Records supplied:
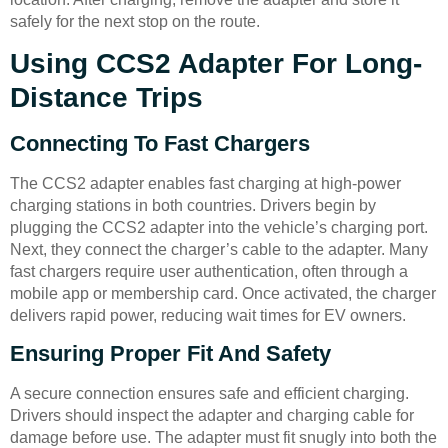
safely for the next stop on the route.
Using CCS2 Adapter For Long-
Distance Trips
Connecting To Fast Chargers
The CCS2 adapter enables fast charging at high-power
charging stations in both countries. Drivers begin by
plugging the CCS2 adapter into the vehicle’s charging port.
Next, they connect the charger’s cable to the adapter. Many
fast chargers require user authentication, often through a
mobile app or membership card. Once activated, the charger
delivers rapid power, reducing wait times for EV owners.
Ensuring Proper Fit And Safety
A secure connection ensures safe and efficient charging.
Drivers should inspect the adapter and charging cable for
damage before use. The adapter must fit snugly into both the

Exercise instructions: Everything from the line containing "The CCS2 adapter enables" to the bottom of the listing is to be set down exactly; leave out all other lines.

Answer space:
The CCS2 adapter enables fast charging at high-power
charging stations in both countries. Drivers begin by
plugging the CCS2 adapter into the vehicle’s charging port.
Next, they connect the charger’s cable to the adapter. Many
fast chargers require user authentication, often through a
mobile app or membership card. Once activated, the charger
delivers rapid power, reducing wait times for EV owners.
Ensuring Proper Fit And Safety
A secure connection ensures safe and efficient charging.
Drivers should inspect the adapter and charging cable for
damage before use. The adapter must fit snugly into both the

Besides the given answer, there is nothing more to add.